In response to these populist discourses, teachers need to work on empowering all students, offering them the tools to examine critically their own position in society. Recognizing and valuing the knowledge and experiences of students of different genders, faiths, cultures, languages, socioeconomic statuses, and abilities is critical to support positive identity development and facilitating access to different cultures. By being mindful of who they are teaching and what the students’ specific needs are, teachers can help all students to cultivate multicultural competencies. In other words, teachers should utilize students’ cultural backgrounds as a critical learning resource that can help them make sense of an increasingly globalized world.
The third and perhaps most important component of culturally relevant pedagogy is the development of students’ socio-political or critical consciousness in this hyper-polarized political climate. The goal of this tenet is to help students to develop the necessary skills to question social inequities in society and to not just consume knowledge, but to be critical of it. This approach has certain similarities with citizenship education, which stresses helping youth develop the tools to recognize and solve problems in society and promotes the democratic values of freedom and non-discrimination. While this aspect of culturally relevant pedagogy is vital to the development of students’ skills as democratic citizens, it is often ignored in schools due to the “neutrality” narrative that dismisses discussions about political issues in classrooms.
This aspect of culturally relevant pedagogy is not about teachers pushing their own political agendas in the classroom. If they’re not able to ask complex questions about societal issues, students are denied the space to expose anti-democratic and populist narratives and form their own counter-narratives informed by critical reasoning. Avoiding or suppressing conversations about controversial topics could actually create more room for authoritarian views to gain popularity among students. Alternatively, encouraging students to elaborate on ideas and issues that they find meaningful or that affect their everyday realities could support their understanding and critical awareness of their social context and position within it.
Recognizing the political nature of education and teaching is important for teachers.
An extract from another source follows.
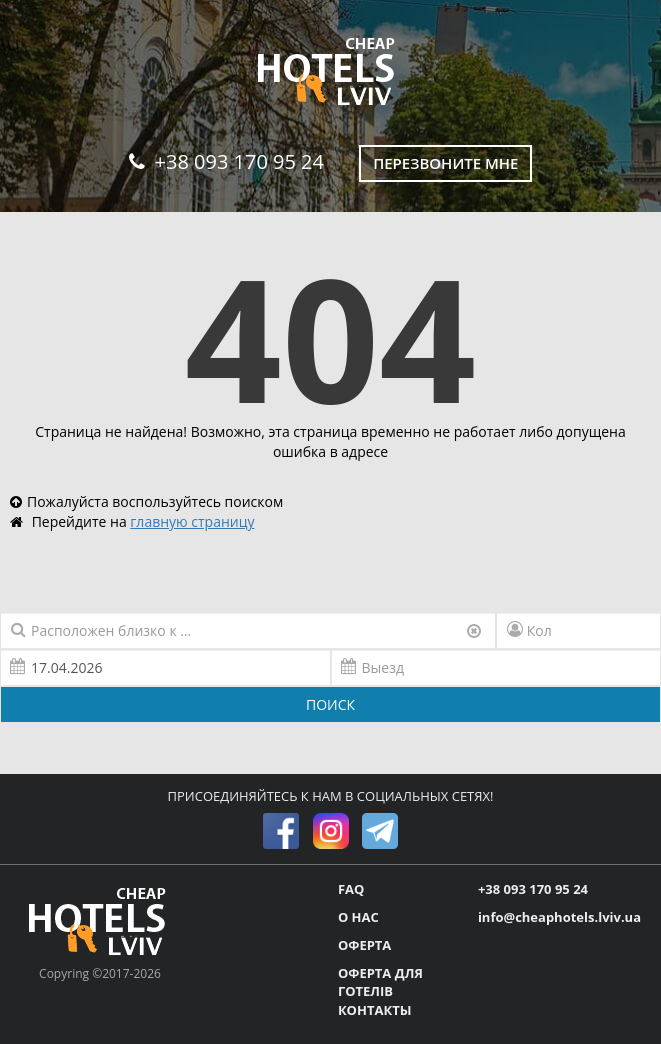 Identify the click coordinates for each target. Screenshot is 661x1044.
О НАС (358, 917)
It allows them to understand how their decisions impact the development of their students as democratic citizens. Teachers must themselves hone the tools necessary to become critical pedagogues. This can be achieved by the transformation of teacher training programs. In fact, teachers should be taught that “one of the most effective ways to affect democracy is through the classroom.” By teaching their students the tools to think critically, teachers prepare them to understand their role and position in multicultural societies and to assess the implications of the far right’s growing influence on democratic values, such as equity, freedom, and justice.